Vital projects suffer as pension funds struggle

Pension funds

ZIMBABWE’S pension funds have said key infrastructure projects may be affected by lack of funding as contributions to their portfolios have declined.

Pension funds deploy contributions by workers into long term projects, especially infrastructure.

Last week, Zimbabwe Association of Pension Funds (ZAPF) chairperson Rutendo Magorimbo said contribution arrears were increasing, and savings were declining.

“There is no money for investments,” Magorimbo told businessdigest on the side-lines of the associations’ 48th AGM and conference in Victoria Falls.

“This is why we are trying to mobilise the funds. Remuneration structures have changed. There are now hardship allowances. The pensionable salary is now about a 10th (of total income).

“We actually don’t have enough funds to drive the economy. There is a whole list of projects that have been granted prescribed asset status. But we don’t have the money to drive these projects.”

According Insurance and Pensions Commission (Ipec)’s 2022 fourth quarter pensions report, the average ratio of contribution arrears to contributions was 32%.

This suggests that the amount of income that could be used for investments has been severely reduced.

In real terms, the arrears stood at US$6,3 million during the period.

Usually, when countries do not have domestic savings, they rely on foreign direct investments borrow to fund key projects.

But Zimbabwe, which is currently in debt distress, is unable to access concessional loans from multilateral lenders.

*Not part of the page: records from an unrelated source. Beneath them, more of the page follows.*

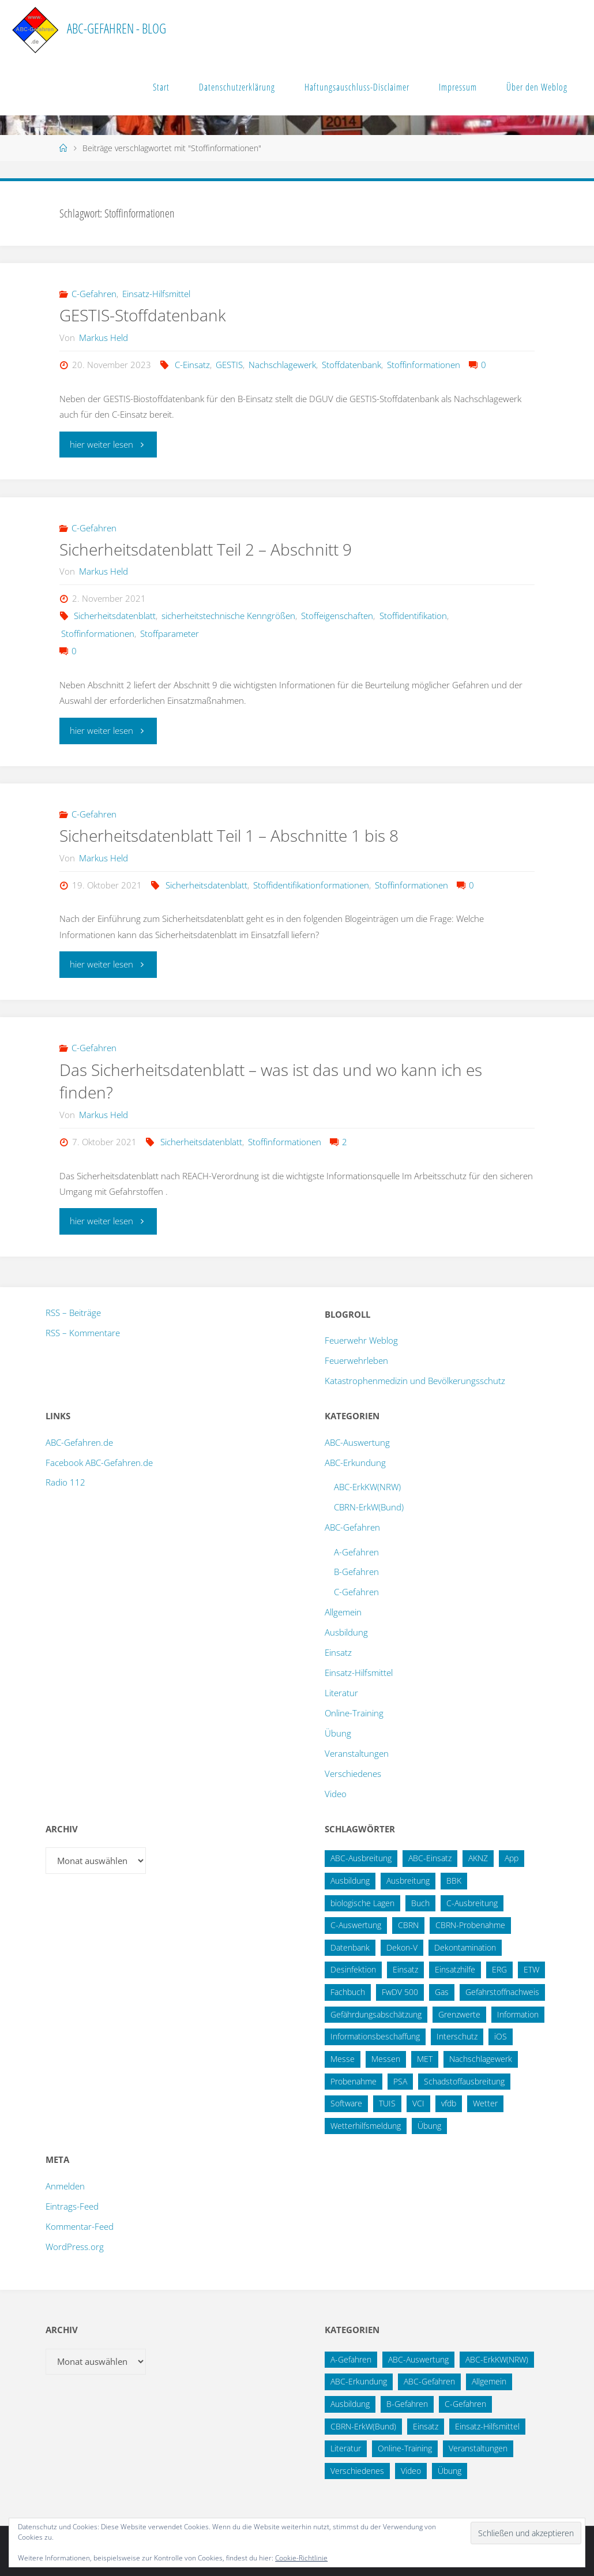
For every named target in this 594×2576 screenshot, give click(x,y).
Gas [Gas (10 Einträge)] (442, 1991)
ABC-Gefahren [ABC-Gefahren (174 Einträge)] (429, 2381)
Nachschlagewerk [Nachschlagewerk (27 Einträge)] (480, 2058)
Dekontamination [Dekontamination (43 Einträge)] (465, 1947)
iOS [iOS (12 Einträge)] (500, 2036)
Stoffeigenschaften (337, 615)
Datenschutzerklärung (237, 87)
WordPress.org (75, 2246)
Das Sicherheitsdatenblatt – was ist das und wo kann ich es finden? (281, 1081)
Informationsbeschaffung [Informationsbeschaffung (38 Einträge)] (375, 2036)
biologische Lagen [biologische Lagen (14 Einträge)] (362, 1903)
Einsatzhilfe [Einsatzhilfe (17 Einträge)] (455, 1969)
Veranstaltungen (357, 1753)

Ipec pensions director Cuthbert Munjoma said given the precarious Zimbabwean situation, the country had to rely on domestic savings.

Munjoma said foreign investors usually assess investment trends by locals before committing funding.

“They take a cue from locals. They say you do not believe in your own economy, why do you want to convince a foreigner? If you no longer have money in local savings, how do you develop your economy,” he said.

Munjoma said the market had also been affected by high cost of living.

“The impact is that the long-term savings will be little. There is no economy that develops without domestic savings. Domestic savings are the largest sources the world over for financial intermediation capital,” he said.

“Banks do lend but the source of capital is long-term capital market.”